Models of Contextual Theology
- Author: Stephen B. Bevans
- Language: English
- Publisher: Orbis Books
- Publication date: 1992; 2002 (rev. and exp. ed.);
- Publication place: United States

= Models of Contextual Theology =

Book by Stephen B. Bevans

Models of Contextual Theology is a book written by Stephen B. Bevans which argues that all Christian theology is contextual and identifies six dominant models of contextual theology.

== History ==
Bevans first sketched out his ideas of various models of contextualization through his time as a missionary in the Philippines and when he was teaching at Catholic Theological Union.

These ideas were expanded into Models, first published in 1992, which included five models: translation, anthropological, praxis, synthetic, and transcendental. The book was revised in 2002 to include a sixth model, the countercultural model.

== Models ==
=== Praxis model ===

The praxis model is a way of doing theology that is formed by knowledge at its most intense level. It is also about discerning the meaning and contributing to the course of social change, and so it takes its inspiration from neither classic texts nor classic behavior but from present realities and future possibilities. The praxis model gives ample room for expressions of personal and communal experience. At the same time it provides exciting new understandings of the scriptural and older theological witness.

The term praxis is used as an alternative to the terms "practice" or "action" in both theological and the social science disciplines. "Praxis" is a term not unfamiliar to Christian thought, where Orthopraxy is a term derived from Greek ὀρθοπραξία (orthopraxia) meaning "correct action/activity" or an emphasis on conduct, both ethical and liturgical, as opposed to faith or grace etc. This contrasts with orthodoxy, which emphasizes correct belief, and ritualism, the use of rituals. The term is frequently used by liberation theology proponents, such as Gustavo Gutierrez, who emphasize "praxis" over doctrine. Gutierrez later clarified his position by advocating a circular relationship between orthodoxy and orthopraxis seeing the two as having a symbiotic relationship. Gutierrez' reading of the Biblical prophets condemning oppression and injustice against the poor (i.e. Jeremiah 22:13–17) informs his assertion that to know God (orthodoxy) is to do justice (orthopraxis). Cardinal Ratzinger (the future Pope Benedict XVI), however, criticized liberation theology for elevating orthopraxis to the level of orthodoxy. Richard McBrien summarizes this concept as follows:

God is disclosed in the historical ‘’praxis’’ of liberation. It is the situation, and our passionate and reflective involvement in it, which mediates the Word of God. Today that Word is mediated through the cries of the poor and the oppressed.
In the social sciences, praxis is understood as a technical term with roots in Marxism, and in the educational philosophy of Paulo Freire.

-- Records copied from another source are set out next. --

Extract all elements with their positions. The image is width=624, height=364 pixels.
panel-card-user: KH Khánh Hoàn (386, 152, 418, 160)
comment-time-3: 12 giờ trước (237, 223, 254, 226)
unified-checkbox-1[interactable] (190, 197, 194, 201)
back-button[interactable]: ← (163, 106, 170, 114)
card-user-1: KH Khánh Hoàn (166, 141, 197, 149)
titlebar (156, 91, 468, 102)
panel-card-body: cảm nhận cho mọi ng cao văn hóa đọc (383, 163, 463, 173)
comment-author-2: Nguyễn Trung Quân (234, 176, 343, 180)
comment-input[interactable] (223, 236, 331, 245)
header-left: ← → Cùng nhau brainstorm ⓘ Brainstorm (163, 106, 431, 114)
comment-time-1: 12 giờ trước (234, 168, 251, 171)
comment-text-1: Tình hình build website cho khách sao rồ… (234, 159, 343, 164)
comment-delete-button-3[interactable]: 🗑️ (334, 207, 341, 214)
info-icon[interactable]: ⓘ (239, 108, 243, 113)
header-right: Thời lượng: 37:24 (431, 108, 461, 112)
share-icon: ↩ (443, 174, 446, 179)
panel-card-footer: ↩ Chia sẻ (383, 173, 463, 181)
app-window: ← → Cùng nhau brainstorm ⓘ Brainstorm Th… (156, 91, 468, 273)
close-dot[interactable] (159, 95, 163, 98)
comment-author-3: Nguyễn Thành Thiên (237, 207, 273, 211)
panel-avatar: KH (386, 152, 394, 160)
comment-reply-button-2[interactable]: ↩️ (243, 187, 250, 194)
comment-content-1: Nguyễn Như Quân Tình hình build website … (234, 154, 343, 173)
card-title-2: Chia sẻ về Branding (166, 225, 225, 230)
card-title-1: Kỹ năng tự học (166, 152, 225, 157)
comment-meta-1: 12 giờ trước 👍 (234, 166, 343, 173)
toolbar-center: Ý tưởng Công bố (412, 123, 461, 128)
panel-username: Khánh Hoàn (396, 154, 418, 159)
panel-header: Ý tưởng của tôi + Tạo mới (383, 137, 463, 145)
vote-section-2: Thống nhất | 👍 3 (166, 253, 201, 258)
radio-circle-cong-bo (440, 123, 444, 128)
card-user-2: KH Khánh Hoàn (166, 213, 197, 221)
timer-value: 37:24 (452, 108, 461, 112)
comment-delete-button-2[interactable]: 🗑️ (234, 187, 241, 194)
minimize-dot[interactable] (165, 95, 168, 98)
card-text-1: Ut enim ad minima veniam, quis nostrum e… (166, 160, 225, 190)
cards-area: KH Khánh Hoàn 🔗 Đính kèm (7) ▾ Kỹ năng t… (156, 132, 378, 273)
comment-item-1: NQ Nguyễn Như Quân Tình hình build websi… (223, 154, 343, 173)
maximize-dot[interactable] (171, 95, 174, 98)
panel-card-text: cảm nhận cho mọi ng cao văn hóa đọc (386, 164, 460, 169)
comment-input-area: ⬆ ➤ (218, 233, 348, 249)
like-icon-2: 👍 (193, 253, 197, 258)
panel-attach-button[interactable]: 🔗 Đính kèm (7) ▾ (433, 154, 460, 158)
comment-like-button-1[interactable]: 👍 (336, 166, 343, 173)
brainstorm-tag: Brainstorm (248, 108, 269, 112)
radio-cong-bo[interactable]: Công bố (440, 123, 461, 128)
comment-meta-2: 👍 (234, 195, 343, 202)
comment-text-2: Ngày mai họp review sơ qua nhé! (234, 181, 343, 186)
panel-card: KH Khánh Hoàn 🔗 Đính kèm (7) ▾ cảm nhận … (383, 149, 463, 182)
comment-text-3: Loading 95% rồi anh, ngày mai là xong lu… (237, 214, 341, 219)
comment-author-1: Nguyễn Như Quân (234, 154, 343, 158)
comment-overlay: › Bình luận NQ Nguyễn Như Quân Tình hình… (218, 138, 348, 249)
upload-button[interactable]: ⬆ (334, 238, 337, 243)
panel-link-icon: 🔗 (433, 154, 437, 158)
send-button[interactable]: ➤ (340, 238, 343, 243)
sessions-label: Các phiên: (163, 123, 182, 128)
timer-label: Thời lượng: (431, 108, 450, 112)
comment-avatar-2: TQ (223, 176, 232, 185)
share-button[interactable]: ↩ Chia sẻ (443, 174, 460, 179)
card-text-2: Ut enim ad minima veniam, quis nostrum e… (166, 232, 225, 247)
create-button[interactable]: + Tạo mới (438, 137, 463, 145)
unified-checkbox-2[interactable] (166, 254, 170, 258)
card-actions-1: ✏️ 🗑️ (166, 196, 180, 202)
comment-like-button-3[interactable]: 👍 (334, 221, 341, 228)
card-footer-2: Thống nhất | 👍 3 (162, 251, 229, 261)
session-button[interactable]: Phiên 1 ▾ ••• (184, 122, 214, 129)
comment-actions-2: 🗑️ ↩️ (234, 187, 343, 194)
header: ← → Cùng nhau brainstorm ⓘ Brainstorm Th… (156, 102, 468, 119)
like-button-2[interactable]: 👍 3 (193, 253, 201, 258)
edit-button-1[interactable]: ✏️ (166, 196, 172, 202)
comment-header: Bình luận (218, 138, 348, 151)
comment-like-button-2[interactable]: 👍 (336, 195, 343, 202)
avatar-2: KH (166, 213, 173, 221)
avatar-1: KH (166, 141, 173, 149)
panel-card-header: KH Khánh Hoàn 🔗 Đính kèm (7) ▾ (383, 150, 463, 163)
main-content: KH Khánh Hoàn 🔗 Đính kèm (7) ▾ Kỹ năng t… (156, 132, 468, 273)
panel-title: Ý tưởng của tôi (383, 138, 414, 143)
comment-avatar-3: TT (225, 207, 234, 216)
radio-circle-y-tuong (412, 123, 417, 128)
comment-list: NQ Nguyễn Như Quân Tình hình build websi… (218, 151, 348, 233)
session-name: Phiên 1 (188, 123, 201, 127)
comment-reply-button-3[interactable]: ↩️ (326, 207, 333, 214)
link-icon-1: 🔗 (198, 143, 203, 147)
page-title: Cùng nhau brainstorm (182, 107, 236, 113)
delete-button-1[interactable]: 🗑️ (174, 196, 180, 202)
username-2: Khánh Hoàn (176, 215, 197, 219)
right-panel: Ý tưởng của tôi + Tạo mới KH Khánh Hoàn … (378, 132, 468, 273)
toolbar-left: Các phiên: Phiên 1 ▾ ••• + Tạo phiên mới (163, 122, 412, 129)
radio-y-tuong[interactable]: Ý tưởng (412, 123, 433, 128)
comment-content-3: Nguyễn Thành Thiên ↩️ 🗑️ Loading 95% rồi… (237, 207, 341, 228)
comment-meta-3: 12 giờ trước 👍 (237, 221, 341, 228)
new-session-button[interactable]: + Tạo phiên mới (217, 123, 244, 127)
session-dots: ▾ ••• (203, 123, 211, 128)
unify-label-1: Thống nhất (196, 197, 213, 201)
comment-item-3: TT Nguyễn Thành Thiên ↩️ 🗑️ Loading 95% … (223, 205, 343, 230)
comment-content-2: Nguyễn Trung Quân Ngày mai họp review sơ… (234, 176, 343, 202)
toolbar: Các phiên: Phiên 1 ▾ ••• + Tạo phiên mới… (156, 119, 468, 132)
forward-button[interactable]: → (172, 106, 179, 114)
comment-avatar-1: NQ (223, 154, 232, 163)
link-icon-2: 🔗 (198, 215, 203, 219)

=== Transcendental model ===
The transcendental model proposes that constructing a contextualized theology is not about producing a particular body of texts, but is instead about attending to the affective and cognitive operations in the self-transcending subject. In other words, "theology happens as a person struggles more adequately and authentically to articulate and appropriate this ongoing relationship with the divine." The emphasis here is on theology as an activity and process as opposed to a particular context. This model is not about finding right answers that exist in some transcultural realm, but rather revolves around a passionate search for authentic expression of one's religious and cultural identity.

The term transcendental echoes the "transcendental method" created by Immanuel Kant in the eighteenth century and developed in the twentieth century by thinkers like Pierre Rousselot, Joseph Marechal, Karl Rahner, and Bernard Lonergan, all attempting to understand a genuine "intellectualism" they found in Thomas Aquinas with regard to modern subjectivity and historical consciousness.

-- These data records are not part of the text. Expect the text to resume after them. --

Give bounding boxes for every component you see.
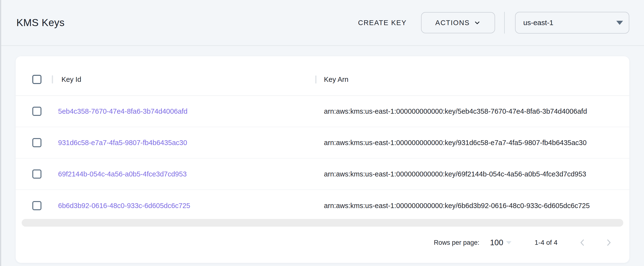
key-arn-value: arn:aws:kms:us-east-1:000000000000:key/9… [324,139,587,147]
previous-page-button[interactable] [578,238,587,247]
key-id-link[interactable]: 5eb4c358-7670-47e4-8fa6-3b74d4006afd [58,107,188,115]
key-id-cell: 931d6c58-e7a7-4fa5-9807-fb4b6435ac30 [52,139,315,147]
pagination-bar: Rows per page: 100 1-4 of 4 [16,235,629,250]
key-arn-cell: arn:aws:kms:us-east-1:000000000000:key/6… [315,202,629,210]
key-arn-cell: arn:aws:kms:us-east-1:000000000000:key/9… [315,139,629,147]
header-cell-key-id[interactable]: Key Id [52,76,315,83]
actions-button-label: ACTIONS [435,19,470,27]
column-header-key-arn: Key Arn [324,76,348,83]
row-checkbox-cell [16,170,52,179]
table-row: 6b6d3b92-0616-48c0-933c-6d605dc6c725 arn… [16,190,629,221]
header-controls: CREATE KEY ACTIONS us-east-1 [353,12,629,34]
table-header-row: Key Id Key Arn [16,63,629,96]
header-divider [504,12,505,34]
key-id-link[interactable]: 931d6c58-e7a7-4fa5-9807-fb4b6435ac30 [58,139,187,147]
keys-table: Key Id Key Arn 5eb4c358-7670-47e4-8fa6-3… [16,56,629,221]
pagination-range-label: 1-4 of 4 [534,239,558,246]
key-arn-cell: arn:aws:kms:us-east-1:000000000000:key/6… [315,170,629,178]
row-checkbox[interactable] [32,170,42,179]
key-arn-value: arn:aws:kms:us-east-1:000000000000:key/5… [324,107,587,115]
key-id-cell: 5eb4c358-7670-47e4-8fa6-3b74d4006afd [52,107,315,115]
key-arn-value: arn:aws:kms:us-east-1:000000000000:key/6… [324,202,590,210]
column-separator[interactable] [52,75,53,83]
next-page-button[interactable] [604,238,614,247]
key-id-cell: 6b6d3b92-0616-48c0-933c-6d605dc6c725 [52,202,315,210]
key-arn-value: arn:aws:kms:us-east-1:000000000000:key/6… [324,170,586,178]
row-checkbox-cell [16,138,52,147]
key-id-cell: 69f2144b-054c-4a56-a0b5-4fce3d7cd953 [52,170,315,178]
select-dropdown-arrow-icon [616,21,623,25]
key-id-link[interactable]: 6b6d3b92-0616-48c0-933c-6d605dc6c725 [58,202,190,210]
rows-per-page-value: 100 [490,238,503,247]
table-row: 5eb4c358-7670-47e4-8fa6-3b74d4006afd arn… [16,96,629,127]
rows-per-page-label: Rows per page: [434,239,480,246]
table-row: 931d6c58-e7a7-4fa5-9807-fb4b6435ac30 arn… [16,127,629,159]
actions-button[interactable]: ACTIONS [421,12,495,33]
page-header: KMS Keys CREATE KEY ACTIONS us-east-1 [0,0,644,46]
header-checkbox-cell [16,75,52,84]
row-checkbox[interactable] [32,138,42,147]
window-left-edge [0,0,1,266]
column-header-key-id: Key Id [62,76,81,83]
row-checkbox[interactable] [32,201,42,210]
region-select[interactable]: us-east-1 [515,12,629,34]
table-row: 69f2144b-054c-4a56-a0b5-4fce3d7cd953 arn… [16,159,629,190]
row-checkbox-cell [16,201,52,210]
rows-per-page-select[interactable]: 100 [490,238,512,247]
select-all-checkbox[interactable] [32,75,42,84]
header-cell-key-arn[interactable]: Key Arn [315,76,629,83]
region-select-value: us-east-1 [523,19,554,27]
key-id-link[interactable]: 69f2144b-054c-4a56-a0b5-4fce3d7cd953 [58,170,187,178]
row-checkbox-cell [16,107,52,116]
column-separator[interactable] [315,76,316,83]
row-checkbox[interactable] [32,107,42,116]
key-arn-cell: arn:aws:kms:us-east-1:000000000000:key/5… [315,107,629,115]
horizontal-scrollbar[interactable] [22,219,623,227]
rows-per-page-caret-icon [506,241,512,244]
chevron-down-icon [474,19,481,26]
page-title: KMS Keys [16,17,64,29]
create-key-button[interactable]: CREATE KEY [353,16,412,30]
kms-keys-card: Key Id Key Arn 5eb4c358-7670-47e4-8fa6-3… [16,56,629,263]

=== Countercultural model ===
The countercultural model aims to be engaging and relevant to the context while at the same time remaining faithful to the gospel. This model recognizes the deep ambiguity and even antigospel character of context. In regard to so much of western culture, it seems that Christianity today must speak a word of radical dissent and offer an alternate way of living.

However, this model have four areas of caution. First, the danger that this model to be anticultural. Second, the danger of sectarianism is always present in this model. Third, countercultural model is in regard to its relatively monocultural makeup. Finally, the danger of Christian exclusivism over against other religious ways.